Era una triste y fría mañana de invierno y hacía relativamente poco que había empezado el año. «Año nuevo: vida nueva», eso decían y eso era lo que pretendía: quería olvidar el pasado, vivir bien el presente y cambiar su futuro, que a ese paso iba a ser tan oscuro como su alma.
No soportaba más aquel recuerdo, intentaba borrarlo con el tiempo; pero ni su mente la dejaba ni las pesadillas cesaban. Cada noche oía sus gritos, notaba el latir de sus corazones; despertaba sudando y temblando; y no se atrevía a decírselo a nadie. Se guardaba para ella ese secreto y sabía que no aguantaría más: sabía que su corazón acabaría por romperse. Ya estaba agrietado, congelado, muerto. Ya ni siquiera tenía lágrimas para llorar.
Odiaba su vida y se odiaba a sí misma, al igual que odiaba ese olor que antes le había parecido tan dulce. Ahora la repugnaba la sangre. Tampoco soportaba el chirriante sonido del frío acero que antes le había hecho deleitarse y sentirse tan bien.
Se había dado cuenta de que no era nadie en ese mundo; estaba sola, la habían dejado sola, ella misma se había dejado sola. Tenía ganas de gritar, correr; ganas de romper algo, destrozar su entorno; ganas de perderse por el bosque y que jamás nadie la encontrara.
Había actuado mal, muy mal, y lo sabía. Había sentido celos de ella. Más alta, más guapa, más rubia, más bronceada, más esbelta y con los ojos más claros y bonitos, según su parecer. Ella, en cambio, se veía fea; a pesar de su negra y brillante melena larga y lisa; a pesar de su blanca y suave piel; a pesar de sus grandes y negros ojos… También había sentido celos de los demás, por cómo se distraían jugando y riendo en cualquier momento. Y había sentido que él se iba distanciando cada vez más y más de ella, aunque en realidad no fuese así.

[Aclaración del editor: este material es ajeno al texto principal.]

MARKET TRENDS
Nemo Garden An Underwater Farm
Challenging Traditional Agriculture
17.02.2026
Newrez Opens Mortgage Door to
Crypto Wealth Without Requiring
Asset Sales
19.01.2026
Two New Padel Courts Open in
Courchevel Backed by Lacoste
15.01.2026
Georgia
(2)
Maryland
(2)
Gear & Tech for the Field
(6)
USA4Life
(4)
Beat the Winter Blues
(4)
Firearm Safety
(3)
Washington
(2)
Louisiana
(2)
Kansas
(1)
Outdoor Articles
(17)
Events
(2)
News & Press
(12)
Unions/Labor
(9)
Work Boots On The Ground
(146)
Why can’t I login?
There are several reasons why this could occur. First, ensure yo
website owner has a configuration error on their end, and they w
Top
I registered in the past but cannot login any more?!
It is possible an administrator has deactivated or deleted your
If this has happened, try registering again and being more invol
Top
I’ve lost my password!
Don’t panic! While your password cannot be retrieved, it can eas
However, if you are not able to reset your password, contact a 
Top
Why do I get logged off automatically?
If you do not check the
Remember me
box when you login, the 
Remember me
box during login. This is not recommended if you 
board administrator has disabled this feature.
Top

Se sentía culpable de todo. Era culpable de todo. No había visto que en realidad ellos la querían tal y como era, no había sido capaz de ver que ellos la habrían hecho feliz. No supo ver la realidad... y los despidió del mundo en la última noche del año.

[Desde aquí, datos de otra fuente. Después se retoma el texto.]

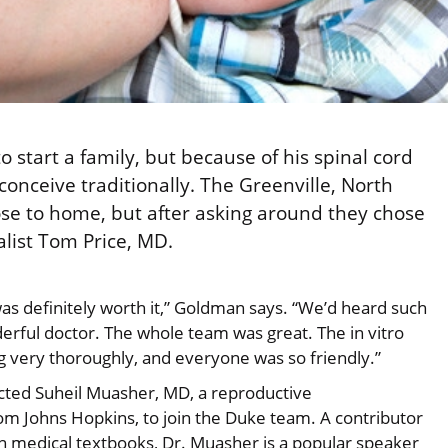
tart a family, but because of his spinal cord
conceive traditionally. The Greenville, North
 close to home, but after asking around they chose
ialist Tom Price, MD.
was definitely worth it,” Goldman says. “We’d heard such
erful doctor. The whole team was great. The in vitro
ng very thoroughly, and everyone was so friendly.”
racted Suheil Muasher, MD, a reproductive
 from Johns Hopkins, to join the Duke team. A contributor
n medical textbooks, Dr. Muasher is a popular speaker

Recordaba perfectamente cómo lo había hecho. Habían quedado en esa cabaña que encontraron hace un tiempo y que decidieron quedarse si no aparecía el dueño. La misma cabaña a la que ahora se dirigía con paso ligero. Habían hablado, habían reído, habían cantado, habían bailado... y ella les había clavado un puñal uno a uno.
Primero a su mejor amiga, en el baño, mientras ésta se daba uno de sus habituales retoques. Después a sus dos amigos de toda la vida, que no pudieron hacer nada por evitarlo ya que ambos quedaron perplejos. Y por último a él... al chico al que amaba... justo en el corazón, en ese corazón que ahora latía con fuerza dentro de su cabeza.
Corrió más y más, pero se paró en seco, no sabía qué hacía. Estaba pálida, temblaba. Su blanco e inmaculado vestido estaba ahora sucio y rasgado. Estaba triste, pero no lloraba. Llevaba horas y horas caminando y se había perdido. No sabía dónde estaba. Cada vez hacía más frío y le costaba respirar.
Cayó al suelo, no podía más. Las bajas temperaturas helaban su cuerpo y entrecortaban su débil aliento.
Era un paisaje verde y blanco en el que no había vida, tan solo un cuerpo tendido en medio de la nada, frío, triste, frágil e inerte. Todo estaba muerto, salvo por un pequeño detalle: en el ojo izquierdo de la joven, si te fijabas bien, se podía observar una pequeña gota que caía: una lágrima cristalina semejante a un diamante.